Solid-State Devices

views updated

Solid-State Devices

Solid-state devices are the controlling components of both high-tech and very ordinary devices. Their widespread usage is related to the fact that they can be utilized to interface with all human senses. Light emitting diodes (LEDs) and solid-state lasers produce light used in all kinds of displays that interface with sight. The first applications of solid-state devices were the use of transistors in radios and amplifiers that interface with our sense of hearing. Thermoelectrics are solid-state devices that can be used for heating or coolingan interface with the sense of touch. While solid-state devices do not emit odor or flavor, they can be utilized as sensors to monitor odiferous or toxic substances, interfacing with the senses of smell and taste. To a degree, the modern sense of time, driven by the information revolution, points back to solid-state devices.
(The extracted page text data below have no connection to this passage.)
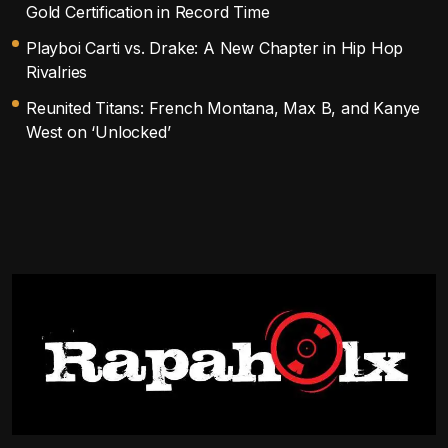
Gold Certification in Record Time
Playboi Carti vs. Drake: A New Chapter in Hip Hop
Rivalries
Reunited Titans: French Montana, Max B, and Kanye
West on ‘Unlocked’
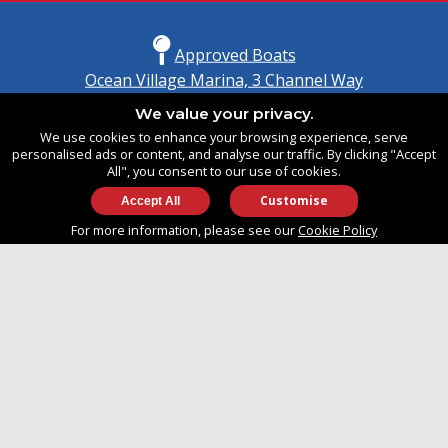
Approved Boats
Ocean Village Marina, 3 Channel Way
Southampton, Hampshire
We value your privacy.
United Kingdom
We use cookies to enhance your browsing experience, serve
SO14 3TG
personalised ads or content, and analyse our traffic. By clicking "Accept
All", you consent to our use of cookies.
Customise
info@approvedboats.com
For more information, please see our
Cookie Policy
+44 (0)2380 456 544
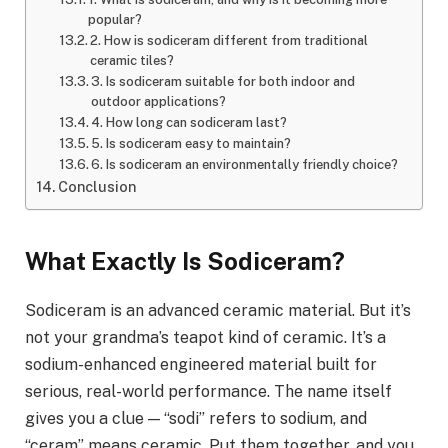
popular?
2. How is sodiceram different from traditional
ceramic tiles?
3. Is sodiceram suitable for both indoor and
outdoor applications?
4. How long can sodiceram last?
5. Is sodiceram easy to maintain?
6. Is sodiceram an environmentally friendly choice?
Conclusion
What Exactly Is Sodiceram?
Sodiceram is an advanced ceramic material. But it’s
not your grandma’s teapot kind of ceramic. It’s a
sodium-enhanced engineered material built for
serious, real-world performance. The name itself
gives you a clue — “sodi” refers to sodium, and
“ceram” means ceramic. Put them together, and you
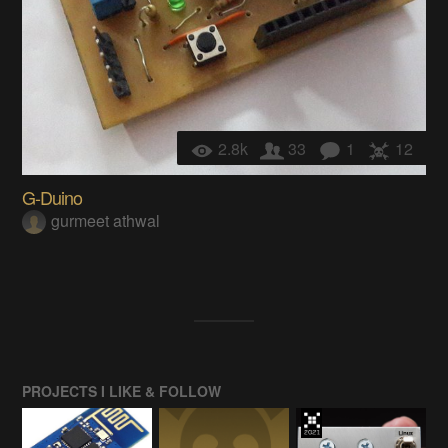
2.8k
33
1
12
G-Duino
gurmeet athwal
PROJECTS I LIKE & FOLLOW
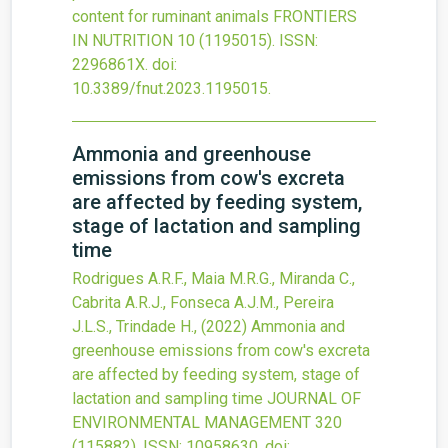
content for ruminant animals
FRONTIERS
IN NUTRITION
10
(1195015).
ISSN:
2296861X.
doi:
10.3389/fnut.2023.1195015
.
Ammonia and greenhouse
emissions from cow's excreta
are affected by feeding system,
stage of lactation and sampling
time
Rodrigues A.R.F., Maia M.R.G., Miranda C.,
Cabrita A.R.J., Fonseca A.J.M., Pereira
J.L.S., Trindade H.,
(2022)
Ammonia and
greenhouse emissions from cow's excreta
are affected by feeding system, stage of
lactation and sampling time
JOURNAL OF
ENVIRONMENTAL MANAGEMENT
320
(115882).
ISSN: 10958630.
doi:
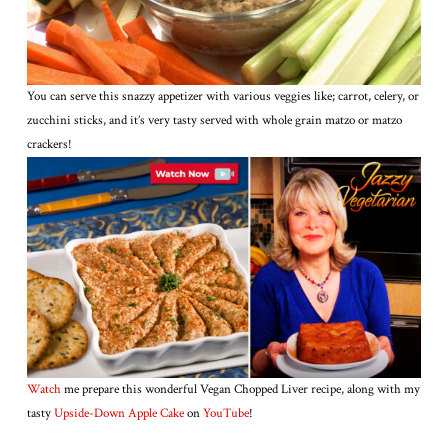
You can serve this snazzy appetizer with various veggies like; carrot, celery, or
zucchini sticks, and it’s very tasty served with whole grain matzo or matzo
crackers!
Watch
me prepare this wonderful Vegan Chopped Liver recipe, along with my
tasty
Upside-Down Apple Cake
on
YouTube
!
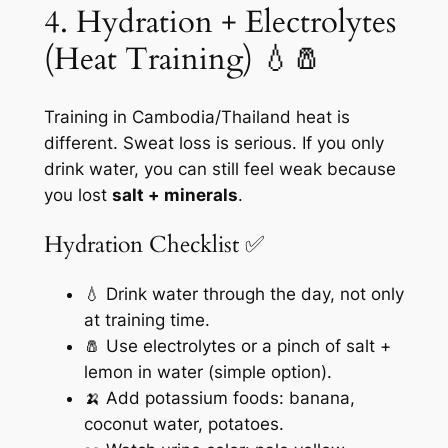
4. Hydration + Electrolytes
(Heat Training) 💧🧂
Training in Cambodia/Thailand heat is
different. Sweat loss is serious. If you only
drink water, you can still feel weak because
you lost
salt + minerals
.
Hydration Checklist ✅
💧 Drink water through the day, not only
at training time.
🧂 Use electrolytes or a pinch of salt +
lemon in water (simple option).
🍌 Add potassium foods: banana,
coconut water, potatoes.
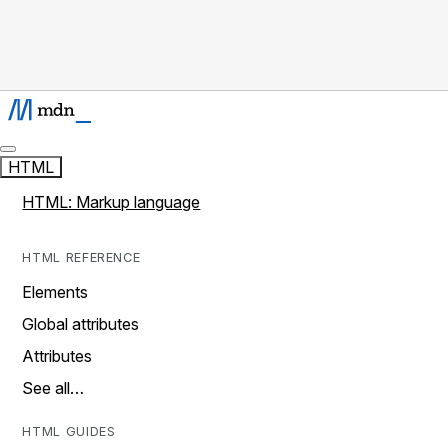
HTML
HTML: Markup language
HTML REFERENCE
Elements
Global attributes
Attributes
See all…
HTML GUIDES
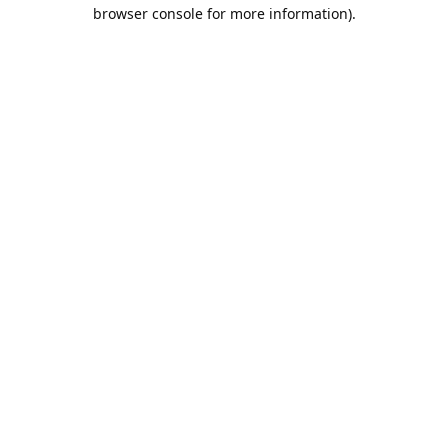
browser console for more information).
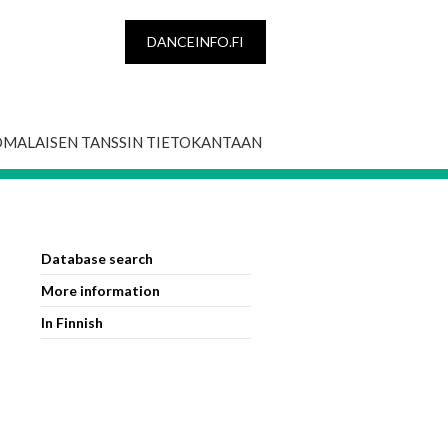
DANCEINFO.FI
OMALAISEN TANSSIN TIETOKANTAAN
Database search
More information
In Finnish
At the beginning of the twenty-first century, there were more solid-state devices produced than any other manufactured thing. More than ten billion components are fabricated onto a single eight-inch silicon wafer. During the 1940s the jobs of simple solid-state devices were performed with vacuum tubes and mechanical relays. (If a vacuum tube covered one square inch of area, the same ten billion devices that fit on an eight-inch wafer would cover 6.5 square kilometers [2.5 square miles].) The invention of the transistor in 1947 at Bell Laboratories ushered in an electronic age, beginning with telephones and radios and eventually providing ever smaller and faster computers, more efficient lighting, a means to harvest electrical energy from the Sun, and much more.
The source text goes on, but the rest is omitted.